As one historian has noted, this paranoia came from both ends of the political spectrum:  “The Communist leader Earl Browder said that FDR was “carrying out more thoroughly and brutally than even Hoover the capitalist attack against the masses,” and the domestic fascist William Dudley Pelley called the President the “lowest form of human worm – according to Gentile standards.” One critic accused him of “blathering platitudes like a parson on vacation.” and another wrote to him savagely, “If you were a good honest man, Jesus Christ would not have crippled you.” It was in a formal address to the Chicago Bar Association, not in a harangue to an extremist rally, that a United States Senator from Minnesota did not hesitate to liken Roosevelt to the beast of the Apocalypse,” “who set his slimy mark on everything.””

Harry Truman was accused of employing a top Nazi from the Hitler regime as a covert advisor–not to mention his purported role in directing the cover-up of the crash of a UFO in Roswell, N.M.  The John Birch Society insisted it had proof that Dwight Eisenhower was a member of the communist party.

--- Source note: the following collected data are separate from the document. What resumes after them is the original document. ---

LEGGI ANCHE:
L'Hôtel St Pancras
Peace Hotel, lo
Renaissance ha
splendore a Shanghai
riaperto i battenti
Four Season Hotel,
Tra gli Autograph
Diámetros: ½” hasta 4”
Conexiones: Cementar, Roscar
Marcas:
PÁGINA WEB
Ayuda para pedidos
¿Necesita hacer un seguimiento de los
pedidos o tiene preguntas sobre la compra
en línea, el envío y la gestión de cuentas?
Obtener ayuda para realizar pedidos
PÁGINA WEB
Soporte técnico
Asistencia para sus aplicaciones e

George H.W. Bush was accused of being a member of a “Trilateral Commission” that was widely believed to be intent upon one-world government and an assault on American sovereignty.

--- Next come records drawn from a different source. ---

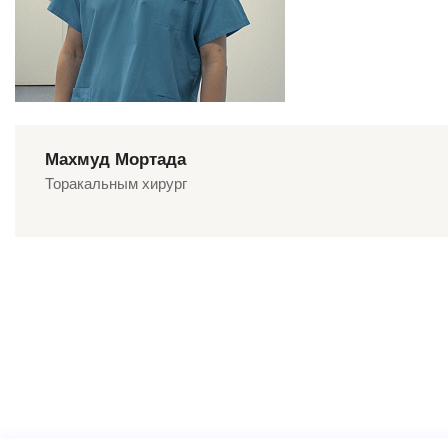
Махмуд Мортада
Торакальным хирург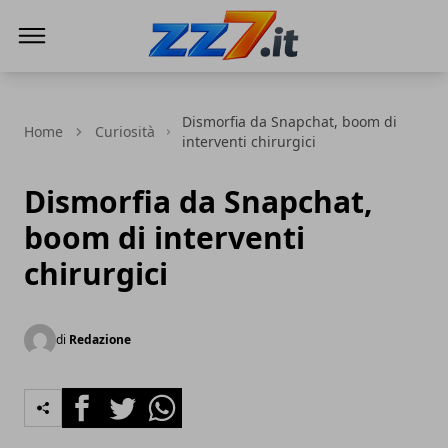
zz7 Curiosità, news ed informazioni
Dismorfia da Snapchat, boom di
Home
Curiosità
interventi chirurgici
Dismorfia da Snapchat,
boom di interventi
chirurgici
di
Redazione
Facebook
Twitter
Whatsapp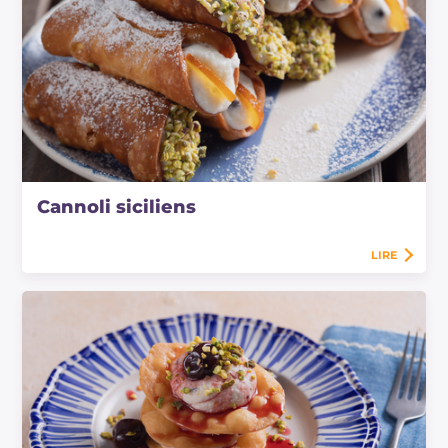
Cannoli siciliens
LIRE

In the rant from Freedom Watch, such paranoia is on flamboyant parade–complete with accusations of  “death panels,” “planting Marxists throughout government” and “canceling the National Day of Prayer in favor of Ramadan” among others. Klayman says that Obama “manipulated a deep economic depression” in order to fool Americans into voting for him. And he assures readers that he is working with Tea Party members of Congress–Michelle Bachmann, Allen West and Steve King are named–to submit articles of Impeachment against the President he calls a “treasonous tyrant.”

A quick Google check for “Larry Klayman”  brought up a legal decision disciplining him for violation of the canons of ethics, and a report that the status of his law license in Pennsylvania was “on suspension,” as well as information about an earlier organization called “Judicial Watch” and assorted charges and countercharges between him and other fringe characters.

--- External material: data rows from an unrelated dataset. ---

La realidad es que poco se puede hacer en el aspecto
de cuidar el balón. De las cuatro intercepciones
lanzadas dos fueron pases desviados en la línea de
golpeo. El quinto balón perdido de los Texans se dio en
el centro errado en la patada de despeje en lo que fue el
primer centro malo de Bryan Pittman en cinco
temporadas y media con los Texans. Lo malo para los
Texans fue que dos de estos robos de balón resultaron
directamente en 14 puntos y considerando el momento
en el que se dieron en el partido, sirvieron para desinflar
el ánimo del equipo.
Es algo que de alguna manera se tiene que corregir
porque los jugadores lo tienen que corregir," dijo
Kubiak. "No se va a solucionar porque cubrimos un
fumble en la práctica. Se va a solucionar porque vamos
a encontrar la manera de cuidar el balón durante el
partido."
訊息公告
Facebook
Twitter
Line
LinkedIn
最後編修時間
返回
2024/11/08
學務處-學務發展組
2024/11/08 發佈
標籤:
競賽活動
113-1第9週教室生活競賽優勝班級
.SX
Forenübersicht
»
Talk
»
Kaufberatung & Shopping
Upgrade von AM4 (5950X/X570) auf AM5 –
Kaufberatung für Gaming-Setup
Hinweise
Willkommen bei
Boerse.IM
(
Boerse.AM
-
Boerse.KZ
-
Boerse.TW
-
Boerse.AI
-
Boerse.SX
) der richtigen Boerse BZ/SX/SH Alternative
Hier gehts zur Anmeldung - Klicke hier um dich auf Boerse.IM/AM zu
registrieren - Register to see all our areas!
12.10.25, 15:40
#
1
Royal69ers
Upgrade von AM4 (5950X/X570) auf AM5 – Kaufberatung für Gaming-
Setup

What do we make of this strand of unhinged hysteria in our body politic?

On the one hand, as even a superficial stroll down history lane attests, America has always had a generous portion of “the crazy.” On the other hand, it only takes a few of these demented souls to disrupt public meetings, intimidate lawmakers, mislead well-meaning but uniformed folks, or even trigger assassination attempts.

In a free country, even the most delusional citizens have the right to spew their venom. But it might be a good idea to put more resources into mental health services.


  1. And in earlier days barely any of this made it on the daily 30-minute newscast. Nowadays every utterance gets play on the voracious 24-hour news cycle and the all-consuming web as if it is major news. Is that good or bad? I don’t know…

  2. …mislead well-meaning but uniformed folks…

    Well, you’d certainly know all about that!

    You’re criticizing the source, which you know is a logical fallacy. Having held public office, you also know that whomever shouts the loudest is right.

  3. Y’know, most flavors of crazy don’t last too long in the light. One of the best things about this-here Internet as opposed to, say, direct mail, broadcast media, newspapers or covert meetings in cellars is that its pretty wide-open, if we will but look.

    Sometimes you get shouting matches; probably more of those than classic debates. But it’s still instructive for the onlookers, even if all they decide from it is, “A pox on both their houses!”

    The Presidency is a lousy job and has been from the start; we’re more likely to get lightning-rods than philosopher-kings — and perhaps that’s as it should be. (Did we have even one President who didn’t get accused of treason, malfeasance or incompetence in the media of his day? Coolige, maybe?)

    Really, if a President doesn’t have enough backbone to get burned in effigy by his third year in office, he probably ought to be sent down early; we could throw another election or make the Veep serve out his stint. (Maybe that would stop them from picking scarecrows for that job, too).